WHAT YOU HAVE TO DO:
When you reach the line with "My Cart > Checkout", transcribe it and each line after it through the last one below, exactly. Pictures stay out.

RECORDS PROVIDED:
————
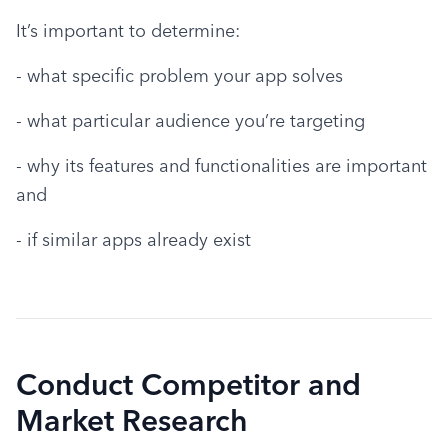
It’s important to determine:
- what specific problem your app solves
- what particular audience you’re targeting
- why its features and functionalities are important 
and
- if similar apps already exist
Conduct Competitor and
Market Research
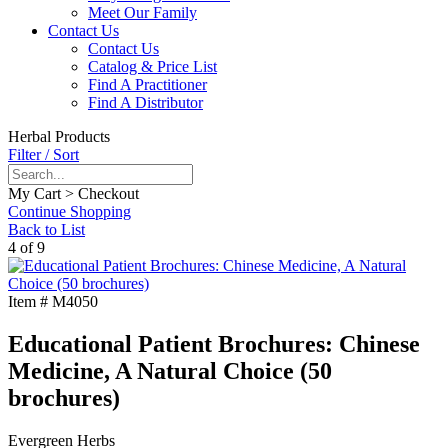
Meet Our Family
Contact Us
Contact Us
Catalog & Price List
Find A Practitioner
Find A Distributor
Herbal Products
Filter / Sort
My Cart > Checkout
Continue Shopping
Back to List
4 of 9
Item #
M4050
Educational Patient Brochures: Chinese
Medicine, A Natural Choice (50
brochures)
Evergreen Herbs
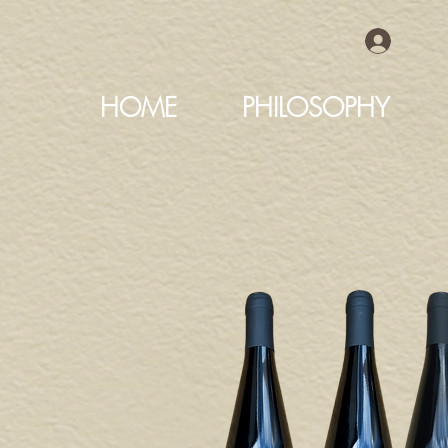
HOME
PHILOSOPHY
————
TASK OUTPUT:
My Cart > Checkout
Continue Shopping
Back to List
4 of 9
Item #
M4050
Educational Patient Brochures: Chinese
Medicine, A Natural Choice (50
brochures)
Evergreen Herbs
HOME
PHILOSOPHY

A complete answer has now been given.